=== Begin Enclosure ===

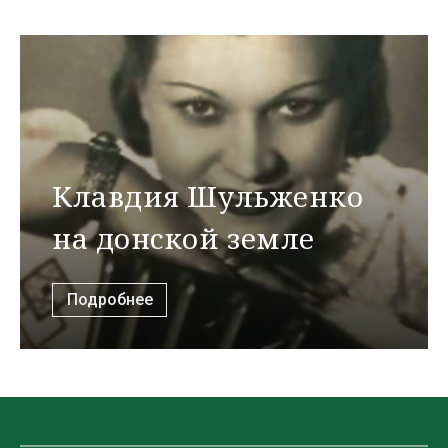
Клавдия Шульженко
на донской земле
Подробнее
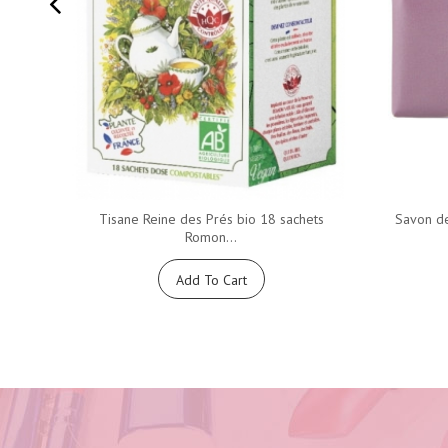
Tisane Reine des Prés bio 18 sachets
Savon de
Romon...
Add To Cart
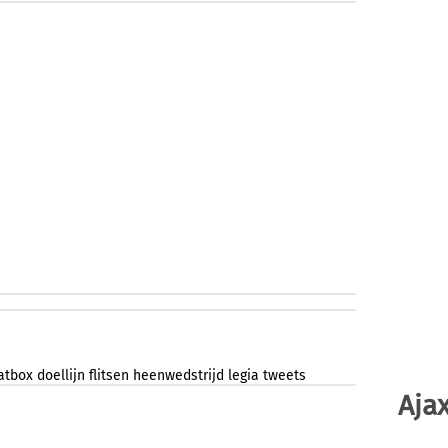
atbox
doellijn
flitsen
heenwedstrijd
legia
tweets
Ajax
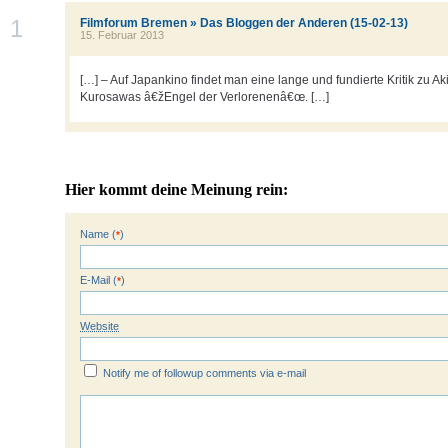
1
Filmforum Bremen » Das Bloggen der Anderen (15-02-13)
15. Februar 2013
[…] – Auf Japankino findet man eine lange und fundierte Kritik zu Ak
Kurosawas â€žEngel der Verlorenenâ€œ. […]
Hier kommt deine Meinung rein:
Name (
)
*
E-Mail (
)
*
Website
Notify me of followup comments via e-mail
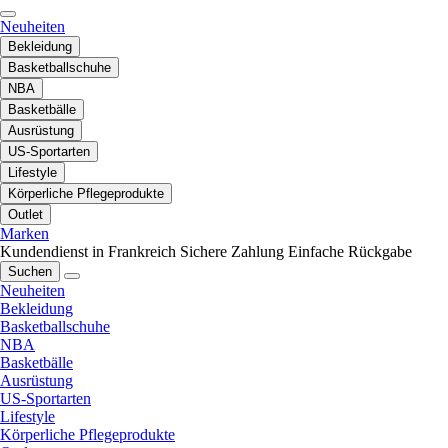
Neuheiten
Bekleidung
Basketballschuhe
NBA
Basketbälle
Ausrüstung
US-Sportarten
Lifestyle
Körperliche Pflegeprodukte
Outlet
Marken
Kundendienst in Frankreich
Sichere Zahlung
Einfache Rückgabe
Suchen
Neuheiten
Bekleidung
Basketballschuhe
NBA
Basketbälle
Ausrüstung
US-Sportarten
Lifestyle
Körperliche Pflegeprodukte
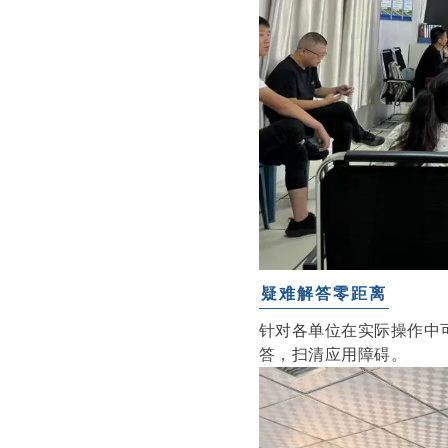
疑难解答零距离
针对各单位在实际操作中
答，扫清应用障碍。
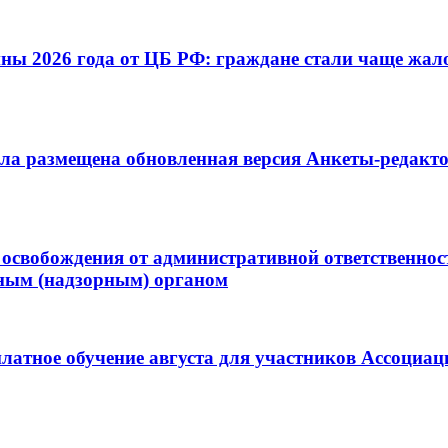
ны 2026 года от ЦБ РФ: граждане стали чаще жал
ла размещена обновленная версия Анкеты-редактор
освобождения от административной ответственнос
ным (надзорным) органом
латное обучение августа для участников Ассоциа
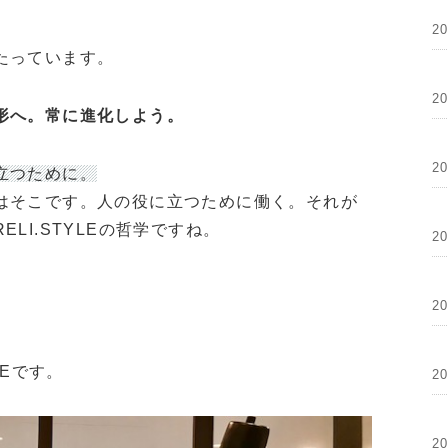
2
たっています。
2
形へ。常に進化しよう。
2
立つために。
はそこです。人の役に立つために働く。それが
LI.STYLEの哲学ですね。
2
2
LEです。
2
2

=== End Enclosure ===

Print the listing verbatim, images excluded.

-- FINAL ANSWER --
Клавдия Шульженко
на донской земле
Подробнее
Tisane Reine des Prés bio 18 sachets
Savon de
Romon...
Add To Cart
atbox
doellijn
flitsen
heenwedstrijd
legia
tweets
Ajax
1
Filmforum Bremen » Das Bloggen der Anderen (15-02-13)
15. Februar 2013
[…] – Auf Japankino findet man eine lange und fundierte Kritik zu Ak
Kurosawas â€žEngel der Verlorenenâ€œ. […]
Hier kommt deine Meinung rein:
Name (
)
*
E-Mail (
)
*
Website
Notify me of followup comments via e-mail
Neuheiten
Bekleidung
Basketballschuhe
NBA
Basketbälle
Ausrüstung
US-Sportarten
Lifestyle
Körperliche Pflegeprodukte
Outlet
Marken
Kundendienst in Frankreich
Sichere Zahlung
Einfache Rückgabe
Suchen
Neuheiten
Bekleidung
Basketballschuhe
NBA
Basketbälle
Ausrüstung
US-Sportarten
Lifestyle
Körperliche Pflegeprodukte
疑难解答零距离
针对各单位在实际操作中
答，扫清应用障碍。
ны 2026 года от ЦБ РФ: граждане стали чаще жал
ла размещена обновленная версия Анкеты-редактор
освобождения от административной ответственнос
ным (надзорным) органом
латное обучение августа для участников Ассоциа
2
たっています。
2
形へ。常に進化しよう。
2
立つために。
はそこです。人の役に立つために働く。それが
LI.STYLEの哲学ですね。
2
2
LEです。
2
2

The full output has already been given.